以前報告したコナラの植林よりは生存率が高いのははっきりしていますが、メンバーの方々は相当数が立ち枯れていて心配されていました。植えた当初は日当たりのいい場所がいいだろうと考えて植林したそうですが、昨年や今年の暑い夏に耐え切れなかった株も多いようです。
しっかり数えたわけではないですが、特に日当たりのいい場所に植えた苗は生存率が低く、逆に周囲の木陰で影になりやすい場所の株は元気でした。しかし、ほとんど枯れた(ように見えた)株から新しい芽が出ているものもあって少しほっとしました。
枯れた原因は直射日光による高温そのものが原因か、高温で土が乾燥し易かったのか、判然としませんが、いずれにしても身近になった温暖化の影響だと思います。個人的には乾燥(大げさに言えば旱魃)の可能性が高いと感じています。
植物もそれぞれ個性があり、気温や乾燥の影響の受けやすさも大きく違うので、一概には言えませんが、今回の下草刈りで、下草である雑草も春先に比べ思ったほどのびていなかったのと、単一の草の種類だけが目立ったのが印象的でした。
このような夏が今後も続けば、この地方の植物も暑さ、乾燥に強いものに代わってしまうのでしょう。海では水温の上昇で、魚の種類が変化しているとの事ですが、植物相もこの状況に適合してすでに大きく変化しているのではないかと思います。「今年の雨量は集中豪雨などの形で増えている」と聞いた事があり、温暖化は単に乾燥するだけではないので複雑です。
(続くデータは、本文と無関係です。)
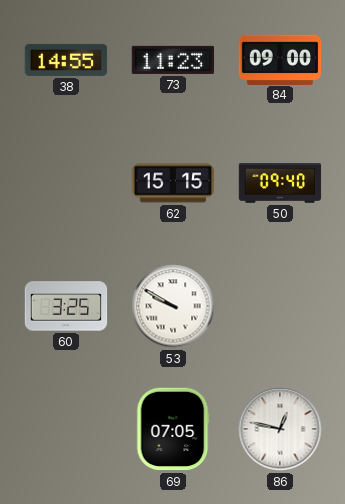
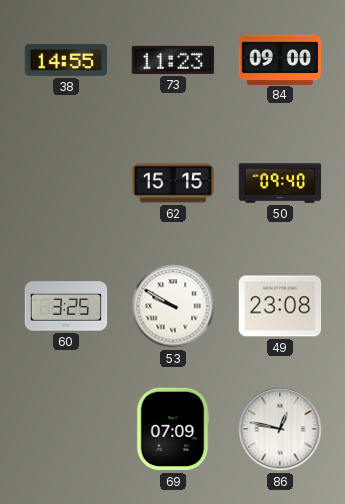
49: none -> 23:08
69: 07:05 -> 07:09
ただ、植物全体が温暖化で死滅するかと言えば、自然はそれほど脆弱ではないと思います。皮肉な事に化石燃料と言われる石炭、石油、天然ガスの元となる植物や動物性プランクトンは白亜紀を中心とした時代に膨大な量が繁茂したものが長い間に地中で変化したものですが、この植物が繁茂した時期は今よりはるかに気温が高く、大気中CO2濃度が高かったと聞きました。
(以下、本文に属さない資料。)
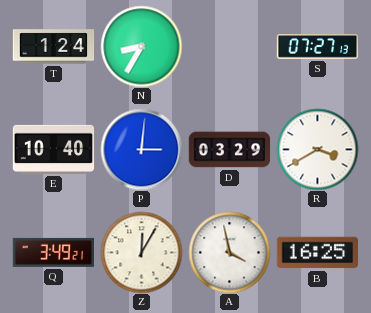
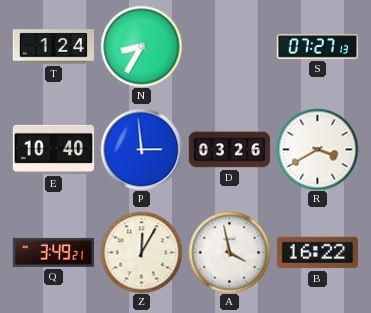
P: 3:01 -> 2:59
D: 03:29 -> 03:26
B: 16:25 -> 16:22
今回の下草刈りで実感するのは「温暖化で植物の種類が大きく変化する可能性があるようだ」という事で、明らかに元気のない草もある一方、特定の草は極めて元気でした。
あらゆる生物の源であるCO2、水、太陽光の豊富な条件は生物全体としては適している面もあるのではないでしょうか。
ただし、ある特定の生物の種が、植物であれば、生えている、また動物では住んでいる土地の現状の気象条件に合わせた形で進化して来ているので、今、環境が地質学的には瞬間ともいえる期間で急激に変化する事は極めて大きい影響を生物相全体に与える可能性があるのは当然だと思います。
人間は膨大なインフラや地域に依存した、国家単位の社会構造で、さらに“命”に対する問題意識は他の生物とは大きく異なり、自然災害による問題を他生物より敏感にとらえる社会意識があると思います。その影響は場合によっては国家間の紛争など悲劇的な状況まで拡大する可能性があるとも言われています。
今回、ミツバツツジの生育を助けるために下草刈りをしましたが、急速に温暖化が進んでいる中で、これがこれまでのこの地域の気象条件に適合してきたツツジにとってうれしいのか、余計なおせっかいなのか疑問を持ちながら刈りました。草刈りをする効果があるのか、草が地面を覆っていた方が水分の蒸発が防げるのか、蒸れてしまうのか??ツツジに聞きましたが答えてくれません。
ちなみにこの原稿を書いている今日は昨日までの酷暑とは打って変わって朝は涼しく、最高温度も30℃程度で過ごしやすい一日です。ずいぶん唐突に秋が来で、ススキも咲きかけています。